RUMOURS of an outbreak of golden staph at a Maryborough primary school have been denied by the Department of Education and Training.
A spokesman for the department said one child at Maryborough West State School did have the infection, but the student was being kept at home and there was no risk to other students at the school.
The spokesman said the child developed the potentially serious infection after being diagnosed with impetigo, more commonly known as school sores.
When the first condition was noticed, the student was sent home from school for treatment. But the treatment didn't work and the student had developed a case of golden staph, the spokesman said.
"The student won't be returning to school until the condition is cured," the spokesman said.
The Wide Bay Hospital and Health Service was aware the child had golden staph and the infection was being treated with antibiotics.
While school sores was a relatively common condition, the school had taken precautions in ensuring no other student was unnecessarily exposed to the skin infection and the child's classroom had been cleaned and disinfected, the spokesman said.
Rumours of an outbreak of the infection circulated via social media this week, with concerned parents worried their children might be at risk of contracting golden staph.

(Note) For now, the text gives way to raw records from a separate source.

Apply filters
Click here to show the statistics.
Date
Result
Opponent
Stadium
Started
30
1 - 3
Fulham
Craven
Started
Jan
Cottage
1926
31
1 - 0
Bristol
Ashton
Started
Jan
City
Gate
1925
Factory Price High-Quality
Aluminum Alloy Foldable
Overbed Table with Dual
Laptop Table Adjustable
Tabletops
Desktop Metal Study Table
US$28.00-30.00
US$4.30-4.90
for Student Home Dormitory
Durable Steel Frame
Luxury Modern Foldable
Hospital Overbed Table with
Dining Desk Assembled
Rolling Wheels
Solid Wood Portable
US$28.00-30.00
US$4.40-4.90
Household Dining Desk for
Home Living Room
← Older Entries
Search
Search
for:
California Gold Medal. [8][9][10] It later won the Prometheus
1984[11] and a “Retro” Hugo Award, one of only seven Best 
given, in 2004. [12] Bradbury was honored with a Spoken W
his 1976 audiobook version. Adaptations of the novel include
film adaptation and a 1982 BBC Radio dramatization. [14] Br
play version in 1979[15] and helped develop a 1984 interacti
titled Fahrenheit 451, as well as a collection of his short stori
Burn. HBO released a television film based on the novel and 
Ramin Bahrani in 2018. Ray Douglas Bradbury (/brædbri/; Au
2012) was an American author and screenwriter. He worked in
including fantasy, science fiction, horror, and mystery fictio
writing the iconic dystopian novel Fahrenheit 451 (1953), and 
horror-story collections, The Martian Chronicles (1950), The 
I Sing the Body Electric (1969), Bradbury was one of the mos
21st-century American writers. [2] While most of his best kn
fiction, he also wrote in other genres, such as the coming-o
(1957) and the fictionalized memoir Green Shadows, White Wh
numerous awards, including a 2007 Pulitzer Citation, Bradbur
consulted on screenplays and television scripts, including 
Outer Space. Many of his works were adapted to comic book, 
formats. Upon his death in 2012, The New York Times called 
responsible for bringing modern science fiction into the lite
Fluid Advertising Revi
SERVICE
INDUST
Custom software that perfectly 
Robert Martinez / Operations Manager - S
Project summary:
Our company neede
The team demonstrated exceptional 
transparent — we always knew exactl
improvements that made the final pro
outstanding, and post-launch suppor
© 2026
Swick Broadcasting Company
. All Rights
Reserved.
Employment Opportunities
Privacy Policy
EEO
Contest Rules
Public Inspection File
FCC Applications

But the spokesman said the children at the school were safe from infection and there was nothing for parents to worry about.
IMPETIGO AND GOLDEN STAPH
Signs of impetigo
Look out for red sores that pop easily and leave a yellow crust
swollen lymph nodes
Information about golden staph
Staphylococcus aureus is a common bacterium that lives on the skin and in some people's noses
Golden staph can cause a range of mild to severe infections.